Surgery/Other Procedures
- Variceal ligation (4-6 sessions).
- Octreotide for acute variceal bleeding.
- TIPS as salvage or second-line.
- Therapeutic paracentesis for tense ascites.
- Liver transplantation for fulminant hepatic failure or advanced HCC.
- Radiofrequency ablation or resection for small HCC.
Complementary & Alternative Medicine
- Zinc sulfate for dysgeusia, appetite, and HE adjunct.
- Milk thistle may lower transaminases.
- Vitamin E cautiously in NASH.
Admission, Inpatient, and Nursing Considerations
- Admit for major GI bleeding, AMS, sepsis/infection, rapid decompensation, renal failure.
Ongoing Care
- Monitor liver enzymes, sodium, creatinine, platelets, PT every 6-12 months.
- MELD score calculation.
- Ultrasound and Ξ±-fetoprotein screening for HCC every 6-12 months.
- MRI for suspicious lesions.
- EGD screening for varices at diagnosis and regularly thereafter.
Follow-Up Recommendations
- Regular physical conditioning.
- Monitor fatigue, weakness, appetite, pruritus, AMS, jaundice, abdominal pain.
Diet
- Protein 1.2-1.5 g/kg/day, high fiber, multivitamins (without iron).
- Sodium <2 g/day; fluid restriction if ascites/edema.
Patient Education
- Emergency signs: hematemesis, AMS.
- Abstain from alcohol, drugs, smoking.
- Update vaccinations.
- HCV transmission precautions.
Prognosis
- 5-20 years asymptomatic.
- Death typically within 5 years after complications.
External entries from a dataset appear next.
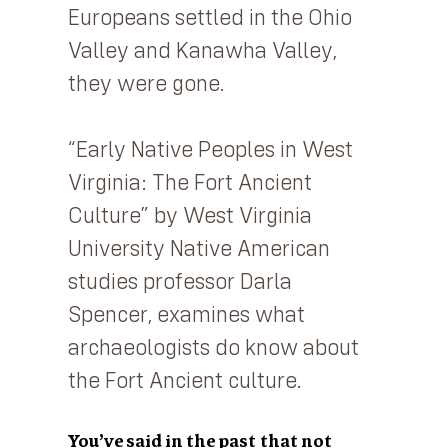
Europeans settled in the Ohio
Valley and Kanawha Valley,
they were gone.
“Early Native Peoples in West
Virginia: The Fort Ancient
Culture” by West Virginia
University Native American
studies professor Darla
Spencer, examines what
archaeologists do know about
the Fort Ancient culture.
You’ve said in the past that not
- 5% annual HCC development risk.
- 50% develop ascites over 10 years; 50% 5-year survival after ascites.
- Acute variceal bleeding mortality ~30%.
- Transplant survival 85% at 1 year; annual mortality ~5%.
Complications
- Ascites, edema, infections, HE, GI bleeding, varices, portal gastropathy, hepatorenal syndrome, hepatopulmonary syndrome, HCC, liver failure.
Clinical Pearls:
- 80% of chronic liver disease is preventable, mainly by addressing alcohol and viral hepatitis.
- Ultrasound screening for HCC every 6-12 months after cirrhosis diagnosis.
- Always rule out spontaneous bacterial peritonitis in new ascites.